Write the TFRecord file

As before, encode the features as types compatible with tf.Example. This stores the raw image string feature, as well as the height, width, depth, and arbitrary label feature. The latter is used when you write the file to distinguish between the cat image and the bridge image. Use 0 for the cat image, and 1 for the bridge image:

image_labels = {
    cat_in_snow : 0,
    williamsburg_bridge : 1,
}
# This is an example, just using the cat image.
image_string = open(cat_in_snow, 'rb').read()

label = image_labels[cat_in_snow]

# Create a dictionary with features that may be relevant.
def image_example(image_string, label):
  image_shape = tf.image.decode_jpeg(image_string).shape

  feature = {
      'height': _int64_feature(image_shape[0]),
      'width': _int64_feature(image_shape[1]),
      'depth': _int64_feature(image_shape[2]),
      'label': _int64_feature(label),
      'image_raw': _bytes_feature(image_string),
  }

  return tf.train.Example(features=tf.train.Features(feature=feature))

for line in str(image_example(image_string, label)).split('\n')[:15]:
  print(line)
print('...')
features {
  feature {
    key: "depth"
    value {
      int64_list {
        value: 3
      }
    }
  }
  feature {
    key: "height"
    value {
      int64_list {
        value: 213
      }
...

Notice that all of the features are now stored in the tf.Example message. Next, functionalize the code above and write the example messages to a file named images.tfrecords:

# Write the raw image files to `images.tfrecords`.
# First, process the two images into `tf.Example` messages.
# Then, write to a `.tfrecords` file.
record_file = 'images.tfrecords'
with tf.io.TFRecordWriter(record_file) as writer:
  for filename, label in image_labels.items():
    image_string = open(filename, 'rb').read()
    tf_example = image_example(image_string, label)
    writer.write(tf_example.SerializeToString())
!du -sh {record_file}
36K images.tfrecords

Read the TFRecord file

You now have the file—images.tfrecords—and can now iterate over the records in it to read back what you wrote. Given that in this example you will only reproduce the image, the only feature you will need is the raw image string. Extract it using the getters described above, namely example.features.feature['image_raw'].bytes_list.value[0]. You can also use the labels to determine which record is the cat and which one is the bridge:

raw_image_dataset = tf.data.TFRecordDataset('images.tfrecords')
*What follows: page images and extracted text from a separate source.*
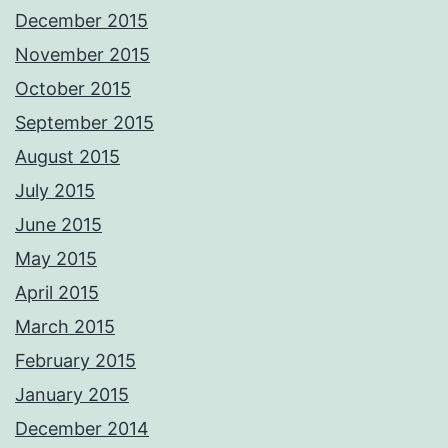
December 2015
November 2015
October 2015
September 2015
August 2015
July 2015
June 2015
May 2015
April 2015
March 2015
February 2015
January 2015
December 2014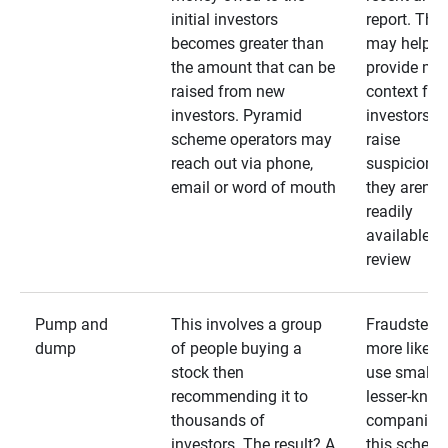
initial investors
report. The
becomes greater than
may help
the amount that can be
provide mo
raised from new
context for
investors. Pyramid
investors —
scheme operators may
raise
reach out via phone,
suspicions 
email or word of mouth
they aren’t
readily
available fo
review
Pump and
This involves a group
Fraudsters 
dump
of people buying a
more likely 
stock then
use smaller
recommending it to
lesser-kno
thousands of
companies 
investors. The result? A
this schem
# Create a dictionary describing the features.
image_feature_description = {
    'height': tf.io.FixedLenFeature([], tf.int64),
    'width': tf.io.FixedLenFeature([], tf.int64),
    'depth': tf.io.FixedLenFeature([], tf.int64),
    'label': tf.io.FixedLenFeature([], tf.int64),
    'image_raw': tf.io.FixedLenFeature([], tf.string),
}

def _parse_image_function(example_proto):
  # Parse the input tf.Example proto using the dictionary above.
  return tf.io.parse_single_example(example_proto, image_feature_description)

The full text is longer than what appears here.